ST. MARTINVILLE, Louisiana — A state district judge on Wednesday shot down a First Amendment challenge to the state’s obscenity law brought by two adult video store owners facing criminal charges for allegedly selling illicit hard-core pornography.
In a 12-page ruling that will likely be appealed, state Judge Charles Porter upheld the state’s obscenity law in the face of challenges that the statute is overbroad and so vague that it could stifle constitutionally protected expression.
Emmette Jacob Jr., the owner of Le Video Store, and Edward Burleigh Jr., the owner of Le Video Place, both face obscenity charges in the case.
Prosecutors said that in an undercover investigation last year, officers purchased such video titles as “Sabrina’s First Swing Party Orgy” and “Bootleg Bondage, Vol. 1” at the stores, both on the Breaux Bridge Highway in St. Martin Parish.
William Goode, one of Jacob’s attorneys, said his client will likely appeal Porter’s decision tossing out the constitutional challenge.
“I thought the arguments were sound and the law was bad,” Goode said.
St. Martin Parish prosecutor Chester Cedars called the ruling “a validation of the First Amendment.”
“I look forward to defending Judge Porter’s decision and the constitutionality of the decision on appeal,” Cedars said.
Adult pornography is presumed legal. In Louisiana and most other states, the determination of when images cross the line into the realm of illegal obscenity is made by applying the so-called “community standards” test.
The test, drawn from a landmark U.S. Supreme Court decision, defines obscenity as anything “the average person, applying contemporary community standards” would find appeals to a base sexual interest and has no political, artistic or scientific value.
The community standards test was the focus of the video store owner’s attack on Louisiana’s rarely used obscenity statute.
During a three-hour hearing in August, Chicago attorney J.D. Obenberger argued that the community standards test is too vague because it does not specify what “community” defines the standards.
Obenberger, a specialist in defending the adult entertainment industry, said 20 states have specifically defined the geographical boundaries of the community whose standards should define obscenity.

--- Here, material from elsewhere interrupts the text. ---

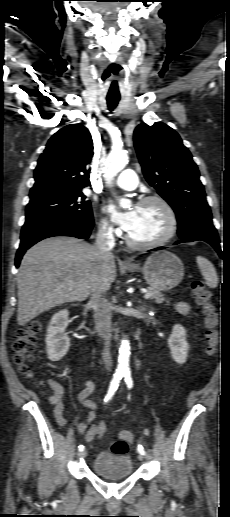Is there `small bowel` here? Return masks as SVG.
<instances>
[{"instance_id": "c3829d8e", "label": "small bowel", "mask_w": 230, "mask_h": 517, "mask_svg": "<svg viewBox=\"0 0 230 517\" xmlns=\"http://www.w3.org/2000/svg\"><path fill=\"white\" fill-rule=\"evenodd\" d=\"M175 308L178 312L189 315L191 307L188 302L181 300L176 303ZM56 384V383H55ZM57 386V398L58 401L54 408V416L57 421V423L62 426H68L69 422L65 419L63 412H64V405L61 402L60 398L62 395V388L60 385L56 384ZM97 391V384L95 380L91 379L86 382V385L84 389H82L78 395L79 402L86 408L89 409V413L87 414L85 420L81 423H78L75 425V429L79 434H81L86 442H91L93 439L97 437H102L106 432V424L104 422H100L98 424H93V421L96 418V410L98 406V402L91 399V395L96 393ZM127 435H130L129 439L130 441H133V435L129 431H121L119 433L120 437H126Z\"/></svg>"}]
</instances>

But Porter wrote in his ruling that the U.S. Supreme Court has “made it clear” that no state is required to set those boundaries.
The judge wrote that Louisiana law permits jurors “to rely on their understanding of the community standards of the geographic area from which they assemble to judge the controversy.”
No trial date has been set. Jacob and Burleigh face up to three years in prison if convicted.